Dataset excerpts:

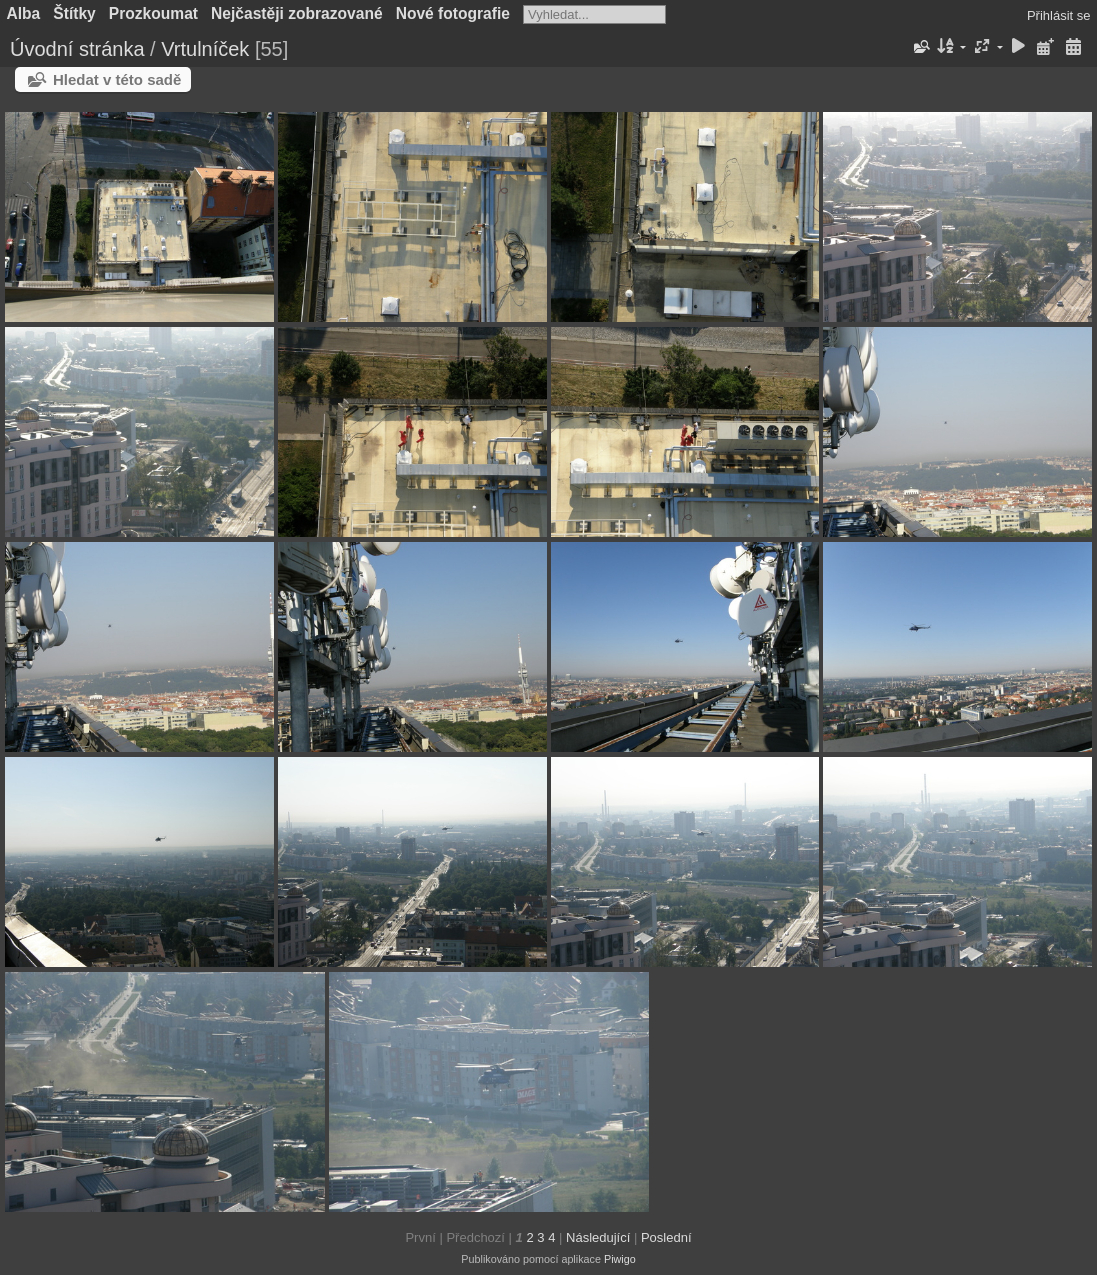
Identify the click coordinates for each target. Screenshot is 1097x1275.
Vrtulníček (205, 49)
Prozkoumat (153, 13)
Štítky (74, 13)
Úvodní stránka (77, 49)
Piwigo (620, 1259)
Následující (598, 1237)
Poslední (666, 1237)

Problem: What are the lines from the one with "Štítky (74, 13)" through the end of the records above? Set them down exactly, both ends included, and nothing else.

Response area:
Štítky (74, 13)
Úvodní stránka (77, 49)
Piwigo (620, 1259)
Následující (598, 1237)
Poslední (666, 1237)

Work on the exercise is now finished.